In a calm voice, Rhana says, “We need to get her to Med Ward.” She orders a nearby guard to bring a table so they can carry her; then she discusses the injury with Hat in hushed tones.
Rhana crouches beside me and speaks with a hand on my shoulder. “I know you’ve been practicing your abilities with Esther in Med Ward. Don’t look at me like that—Esther’s been visiting my ward for years. Of course I knew. The tattoo is yours now, and I don’t know what that means, but
hopefully you can still help her. We’re out of anesthetic since the fires. Her heart is racing, and it’s going to pump too much of her blood out of that wound. When we get to Med Ward, I’ll need to cut into her to help her. So I need you to keep her calm, because it’s going to hurt. I need you to do this for Esther, Coin. Keep her calm. Send her mind someplace else. Let us save her life. Are you ready?”
Her confidence steadies me. “Yes.”
“Do it now, okay?” She positions herself behind Esther’s shoulder. Glenquartz positions himself at her feet.
My eyes are burning. My lungs. My heart. Everything I am is dissolving into fire. Esther’s pain is so great that I don’t know how to touch it. I close my eyes, as we grip each other’s hands, and I focus on soothing her aura.
“Esther Merelda Fallow,” I whisper like a lullaby into her ear. The sound of the arena drops away, and lights dance in my mind until they coalesce into an image. I don’t know what to show her at first. I don’t know what her happiest place is—the memory of her father, or farther, to the faint memories she has of her mother. I want to show her something beautiful. So I show her Hat, the first time we met.

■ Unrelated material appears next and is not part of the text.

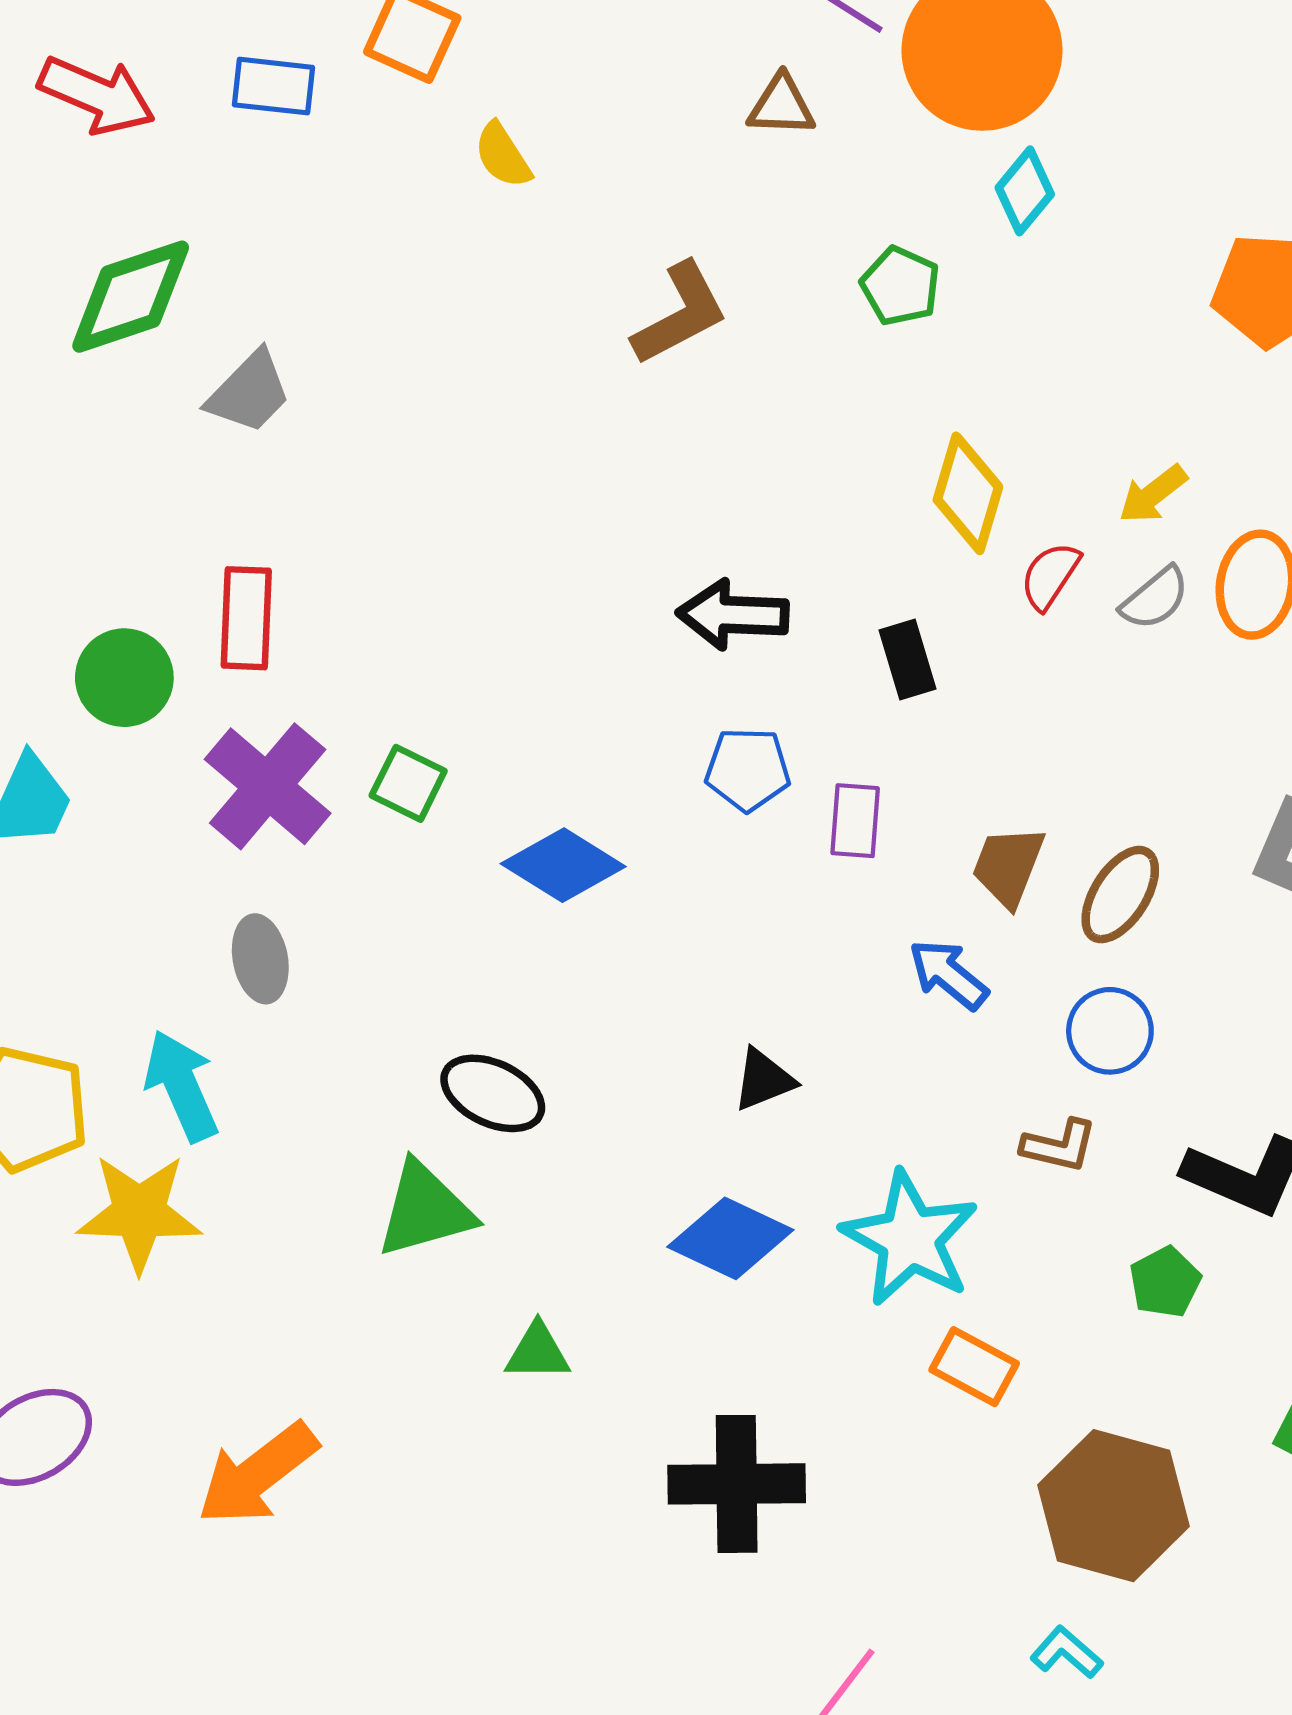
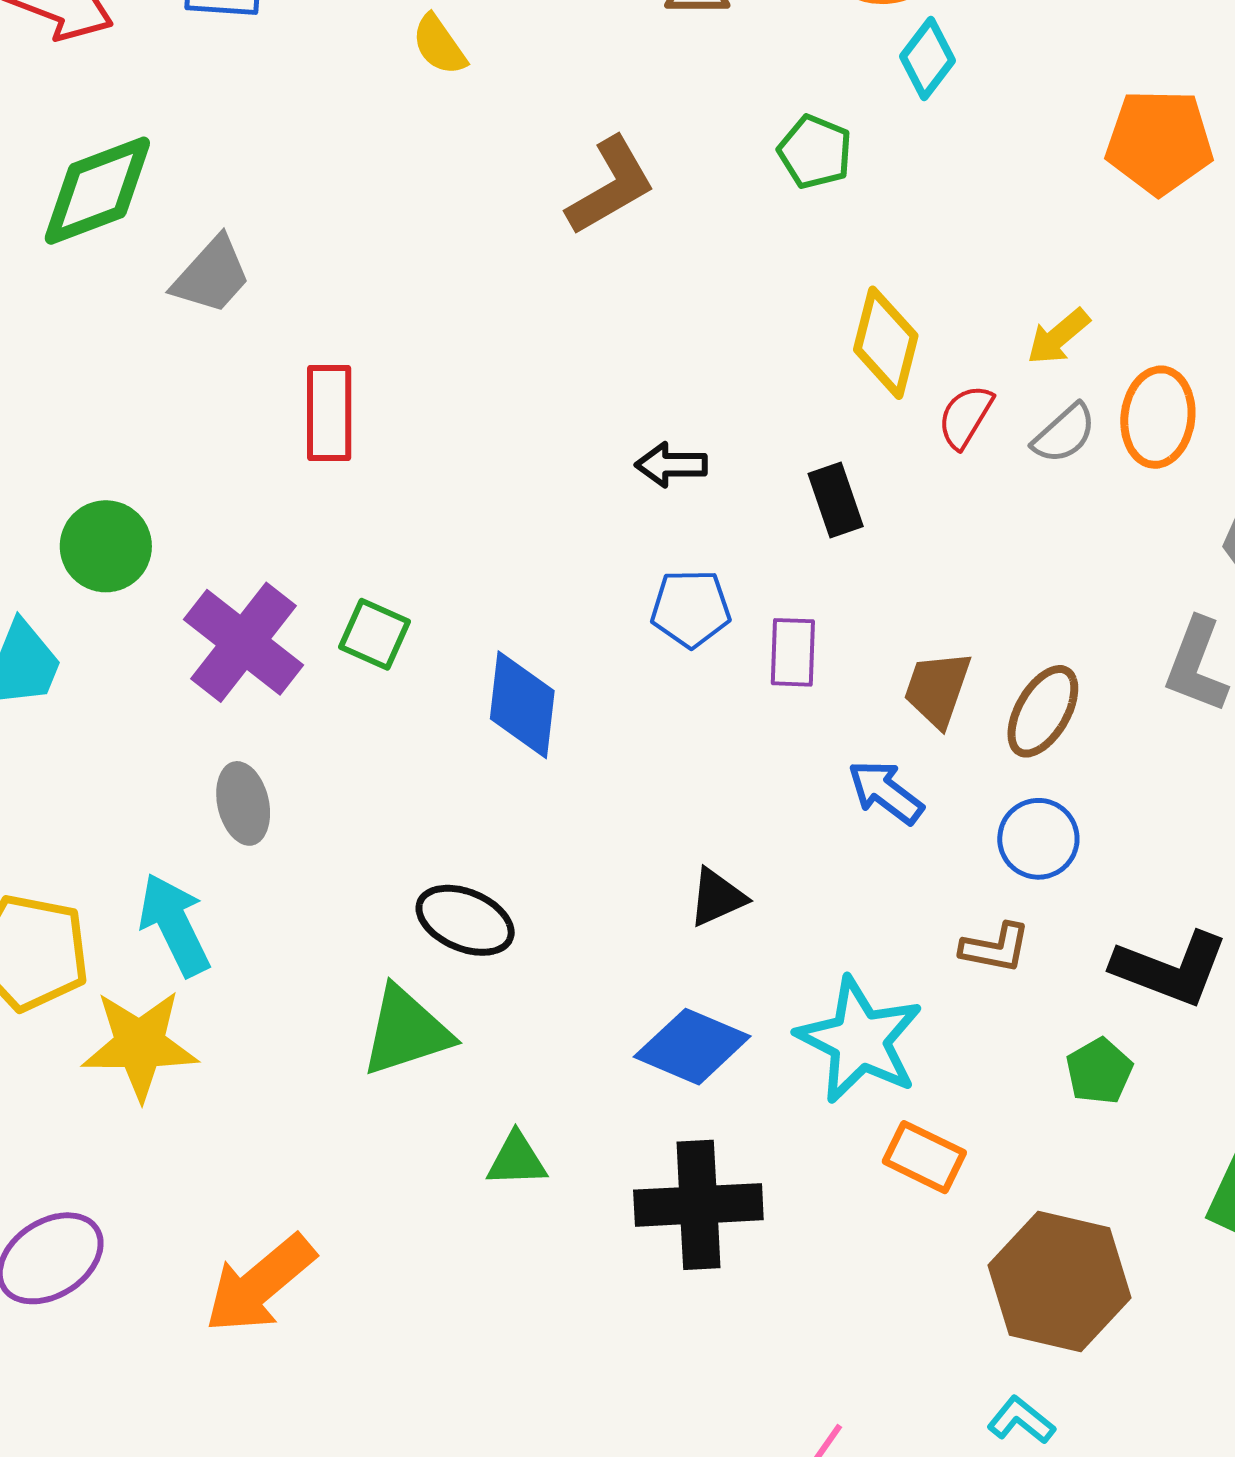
black arrow: (733, 615) -> (671, 465), size x0.7
red rectangle: (246, 618) -> (329, 413), moved
blue diamond: (563, 865) -> (522, 705), turned 67
black cross: (737, 1484) -> (698, 1205), moved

Then I show her snowfall in the city. The chill is sharp and harsh against my skin.
I show her the snow in the alley I slept in—it glistened, untouched by footprints or cart tracks. It’s smooth and frozen and beautiful, and I think hazily that it wouldn’t be the worst place to die. I show a winter storm that came early one year, and I had to unbury myself from two crates and a tarp I was sleeping beneath.
I show her every moment of my life where the harsh world was beautiful, where laughter won out over everything. The look on a Legal’s face when he opened his door and found his living room empty and bare. Devil’s shelf of collected odds and ends, and her voice saying, “Find me something interesting from the palace.”
When I first called the tattoo beautiful, Esther said that beauty needed context. So I show her the first time I got caught while pickpocketing. The first execution I saw. Every hurt and injury. The ache in my chest when I stole food from a family who needed it, and the all-consuming hunger that filled my body when I didn’t. I share with her the moments I almost died, the feeling when Marcher told me my friend was dead. The moment I realized there was a tattoo around my arm and that my life would never be the same.